- The Washington Times - Thursday, October 26, 2017

The University of California Berkeley student newspaper has apologized for an editorial cartoon of Harvard Law School professor Alan Dershowitz that had been denounced as anti-Semitic.

“We have seen with sharp clarity the pain and anger caused by an editorial cartoon that ran online in our opinion section on Oct. 18, and we apologize for this,” said Daily Californian editor-in-chief Karim Doumar in a Wednesday editor’s note.

His post ran after UC Berkeley Chancellor Carol Christ called the cartoon “offensive, appalling and deeply disappointing” in a Tuesday letter to the editor.

Mr. Dershowitz, who gave a talk presenting “the liberal case for Israel” at an Oct. 11 event on campus, is shown in the cartoon crushing a Palestinian child with his foot and holding up an Israeli Defense Forces soldier standing over a bloody corpse.

“Are you aware that its anti-Semitic imagery connects directly to the centuries-old ’blood libel’ that falsely accused Jews of engaging in ritual murder?” asked Ms. Christ. “I cannot recall anything similar in The Daily Californian, and I call on the paper’s editors to reflect on whether they would sanction a similar assault on other ethnic or religious groups.”

Noa Raman, northwest campus director of the pro-Israel group StandWithUs, called it “shocking to see a depiction of a prominent Jewish intellectual echo traditional anti-Semitic cartoons and tropes, which were designed to incite hate towards Jews, in a student newspaper at a prestigious American university.”

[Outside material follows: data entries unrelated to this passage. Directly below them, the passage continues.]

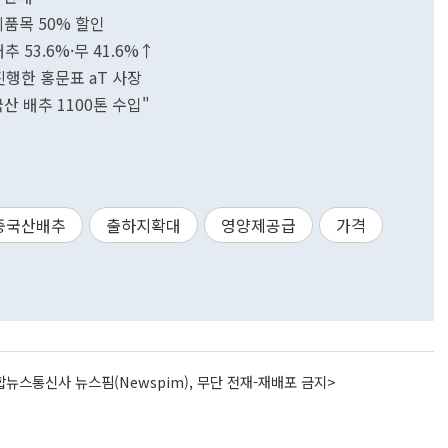
비품목 50% 할인
추 53.6%·무 41.6%↑
행한 홍문표 aT 사장
산 배추 1100톤 수입"
중국산배추
출하지확대
영양제공급
가격
뉴스통신사 뉴스핌(Newspim), 무단 전재-재배포 금지>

The student newspaper also ran an op-ed Wednesday by Mr. Dershowitz, who said none of the “hard-left” students who had objected to his speaking on campus took issue with the cartoon or a poster vandalized to show a swastika drawn over his face.

“Those who condemn hate speech when it comes from the right should also speak up when hate speech comes from the left,” Mr. Dershowitz said. “The silence from those on the left is seeped in hypocrisy. It reflects the old adage: free speech for me but not for thee.”

A First Amendment expert, Mr. Dershowitz defended the right of the students to publish the cartoon, adding that they “also had the right not to publish it” and accusing them of a double standard.

“I am confident that if the shoe were on the other foot — if a cartoon of comparable hate directed against women, gays, blacks or Muslims were proposed — they would not have published it,” Mr. Dershowitz said. “There is one word for this double standard. It’s called bigotry.”

He said the cartoon should not be removed, but rather it should be “widely circulated along with the names prominently displayed of the person who drew it and the bigoted editors who decided to publish it.”

“Every potential employer or admissions officer should ask them to justify their bigotry,” Mr. Dershowitz said.

Mr. Doumar said that the cartoon, drawn by Joel Mayorga, was intended to argue that Mr. Dershowitz’s lecture was “hypocritical,” but that the editors “regret that the artistic rendering distracted from the discussion the artist was trying to start.”

“The criticism we have received reaffirms for us a need for a more critical editing eye, and a stronger understanding of the violent history and contemporary manifestations of anti-Semitism,” Mr. Doumar said.

Mr. Dershowitz’s talk was co-sponsored by the Chabad Jewish Student Center and pro-Israel group Tikvah.